By way of conclusion
Until now, non-Korean speakers didn’t have such a comprehensive, balanced and thoughtful history of Korean anarchism put together. We have to be thankful both of Dongyoun Hwang and of SUNY Press for publishing this book, which is undoubtedly a contribution to a better understanding of radical movements in the 20th century in general, and of anarchism in particular. Given the importance of this experience, and the wealth of lessons and debates, I think this book is of great interest to scholars in a wide range of disciplines, but also to activists interested in difficult problems such as those of decolonisation, development, anti-authoritarian politics and nationalisms.
The book, however, is hardly introductory and we need a cautionary note here.
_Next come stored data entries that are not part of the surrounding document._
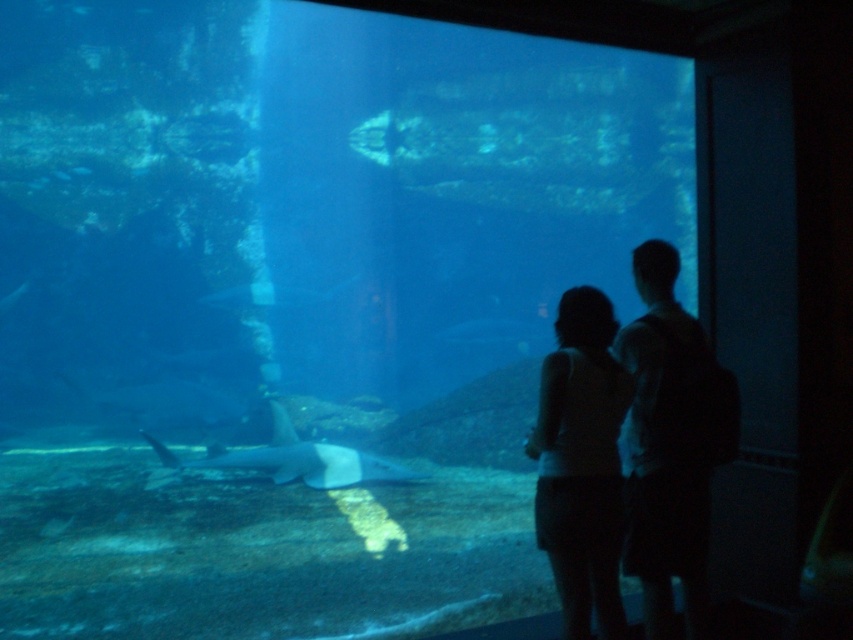 Who is shorter, silhouette human at center or silhouette fabric at center?

silhouette fabric at center

This screenshot has width=853, height=640. I want to click on silhouette human at center, so click(x=671, y=444).

Is point (682, 532) positioned in front of point (555, 397)?

That is False.

Where is `silhouette human at center`? silhouette human at center is located at coordinates (671, 444). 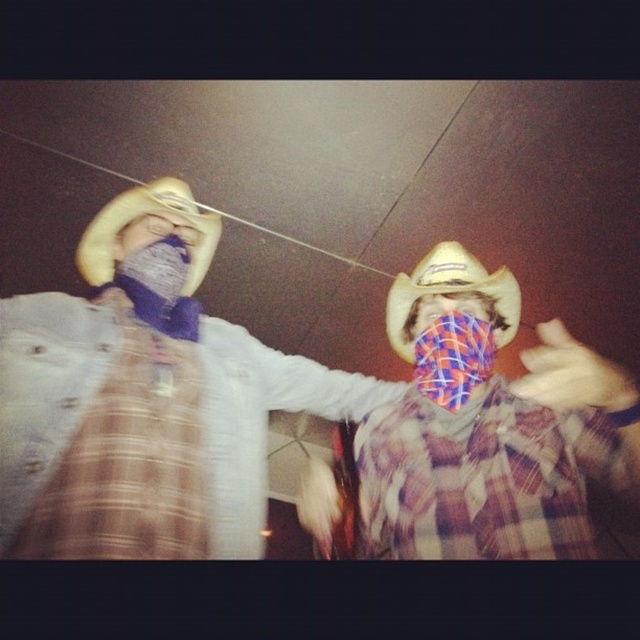 The image size is (640, 640). I want to click on light brown leather cowboy hat at left, so click(x=141, y=216).

Can you confirm if light brown leather cowboy hat at left is taller than light brown felt cowboy hat at center?

No.

This screenshot has height=640, width=640. Describe the element at coordinates (141, 216) in the screenshot. I see `light brown leather cowboy hat at left` at that location.

The height and width of the screenshot is (640, 640). Find the location of `light brown leather cowboy hat at left`. light brown leather cowboy hat at left is located at coordinates (141, 216). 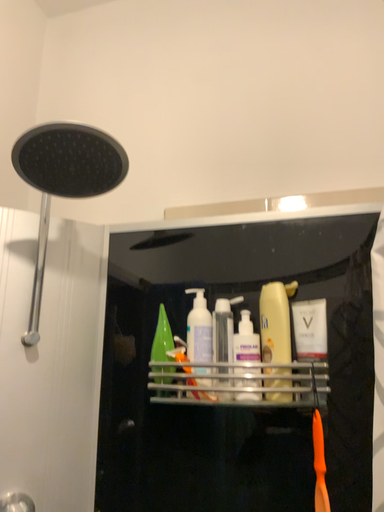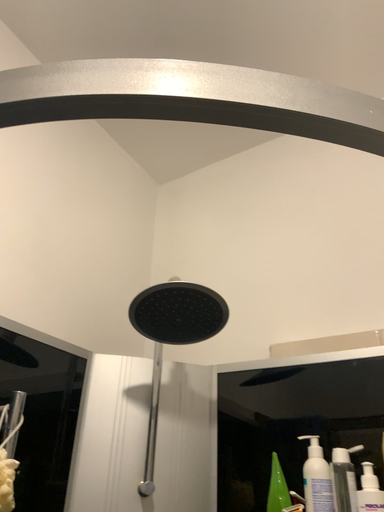 Question: How did the camera likely rotate when shooting the video?

Choices:
 (A) rotated downward
 (B) rotated upward

Answer: (B) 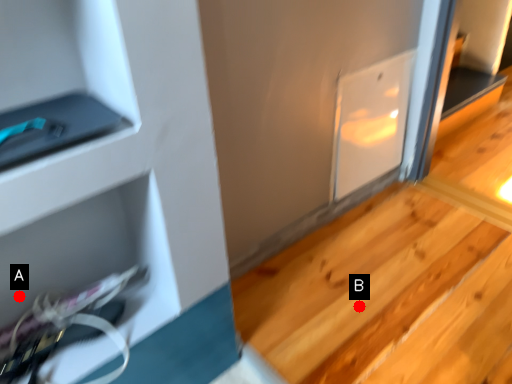 Question: Two points are circled on the image, labeled by A and B beside each circle. Which point is closer to the camera taking this photo?

Choices:
 (A) A is closer
 (B) B is closer

Answer: (A)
Hwang takes for granted that readers will have some basic –and not so basic- knowledge of Asian history and particularly of events in China, Japan and Korea. For best understanding of the book, I’d recommend previous reading of general and/or revolutionary histories of the 20th century in those countries. That said, it is a book which was long overdue and we can only praise that, finally, it has become available, filling an important gap.